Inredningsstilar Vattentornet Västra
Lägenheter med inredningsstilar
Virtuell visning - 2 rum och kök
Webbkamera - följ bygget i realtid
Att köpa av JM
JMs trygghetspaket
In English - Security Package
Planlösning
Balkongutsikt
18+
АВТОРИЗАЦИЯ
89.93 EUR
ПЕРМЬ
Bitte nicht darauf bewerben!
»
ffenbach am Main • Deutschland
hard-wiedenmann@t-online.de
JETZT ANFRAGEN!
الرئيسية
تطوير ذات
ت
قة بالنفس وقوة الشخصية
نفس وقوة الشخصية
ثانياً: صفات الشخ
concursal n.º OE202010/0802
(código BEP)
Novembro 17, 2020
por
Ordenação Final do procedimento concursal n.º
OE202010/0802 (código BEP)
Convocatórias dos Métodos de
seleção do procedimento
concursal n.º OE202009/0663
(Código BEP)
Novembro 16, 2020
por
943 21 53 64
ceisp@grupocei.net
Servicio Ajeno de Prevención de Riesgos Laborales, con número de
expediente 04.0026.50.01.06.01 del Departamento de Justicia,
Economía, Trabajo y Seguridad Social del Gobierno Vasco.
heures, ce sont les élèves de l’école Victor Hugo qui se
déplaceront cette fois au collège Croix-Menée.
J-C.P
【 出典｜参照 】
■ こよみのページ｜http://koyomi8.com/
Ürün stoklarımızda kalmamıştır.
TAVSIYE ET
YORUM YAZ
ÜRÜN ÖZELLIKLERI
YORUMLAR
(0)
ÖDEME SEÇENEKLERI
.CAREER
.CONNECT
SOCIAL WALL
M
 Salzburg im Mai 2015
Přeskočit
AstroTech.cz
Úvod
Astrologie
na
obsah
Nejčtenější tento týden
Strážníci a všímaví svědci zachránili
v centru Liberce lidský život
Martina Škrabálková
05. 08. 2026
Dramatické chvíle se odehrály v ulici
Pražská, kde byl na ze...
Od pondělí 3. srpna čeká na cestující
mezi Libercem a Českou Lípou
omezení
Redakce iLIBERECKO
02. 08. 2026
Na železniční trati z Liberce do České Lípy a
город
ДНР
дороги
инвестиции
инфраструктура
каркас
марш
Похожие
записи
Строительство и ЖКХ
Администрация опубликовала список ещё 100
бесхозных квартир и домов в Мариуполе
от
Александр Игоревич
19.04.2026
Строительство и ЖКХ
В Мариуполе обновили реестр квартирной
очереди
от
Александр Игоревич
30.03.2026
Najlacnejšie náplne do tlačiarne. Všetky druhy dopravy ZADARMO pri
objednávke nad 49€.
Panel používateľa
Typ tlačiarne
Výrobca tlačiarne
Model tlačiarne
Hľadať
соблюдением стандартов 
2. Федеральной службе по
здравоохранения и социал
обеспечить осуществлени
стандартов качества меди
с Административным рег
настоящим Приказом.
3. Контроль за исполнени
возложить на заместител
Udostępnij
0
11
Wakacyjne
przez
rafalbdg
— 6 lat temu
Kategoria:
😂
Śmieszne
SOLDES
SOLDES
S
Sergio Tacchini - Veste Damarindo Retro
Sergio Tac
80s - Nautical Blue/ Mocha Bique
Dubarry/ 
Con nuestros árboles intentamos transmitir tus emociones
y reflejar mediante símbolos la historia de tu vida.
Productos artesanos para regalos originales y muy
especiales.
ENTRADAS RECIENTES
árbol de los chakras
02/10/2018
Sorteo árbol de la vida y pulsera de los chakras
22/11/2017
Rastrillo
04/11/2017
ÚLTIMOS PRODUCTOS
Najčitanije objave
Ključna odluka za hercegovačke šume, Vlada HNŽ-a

::::

WHAT THE TASK REQUIRES: Find the word "стандартов" in the listing above. Copy each line where it appears.

ANSWER TO THIS PROBLEM:
соблюдением стандартов 
стандартов качества меди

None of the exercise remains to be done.